__PROBLEM DETAILS__:
Set each record down exactly, excluding all images.

Stored records
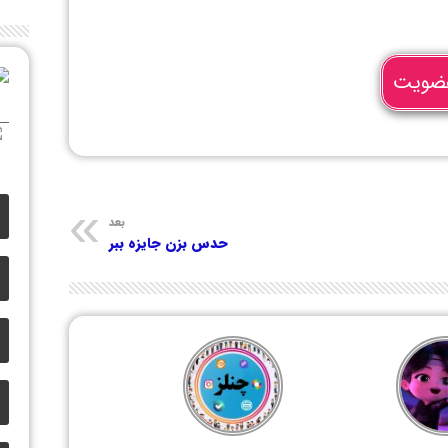
ضویت
بعد
حدس بزن جایزه ببر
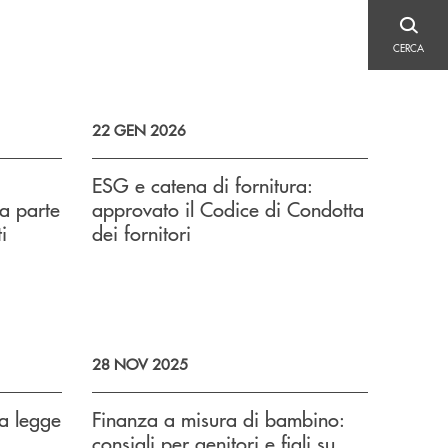
CERCA
CERCA
22 GEN 2026
ESG e catena di fornitura:
da parte
approvato il Codice di Condotta
i
dei fornitori
28 NOV 2025
la legge
Finanza a misura di bambino:
consigli per genitori e figli su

__RESPONSE AREA__:
ضویت
بعد
حدس بزن جایزه ببر
CERCA
CERCA
22 GEN 2026
ESG e catena di fornitura:
da parte
approvato il Codice di Condotta
i
dei fornitori
28 NOV 2025
la legge
Finanza a misura di bambino:
consigli per genitori e figli su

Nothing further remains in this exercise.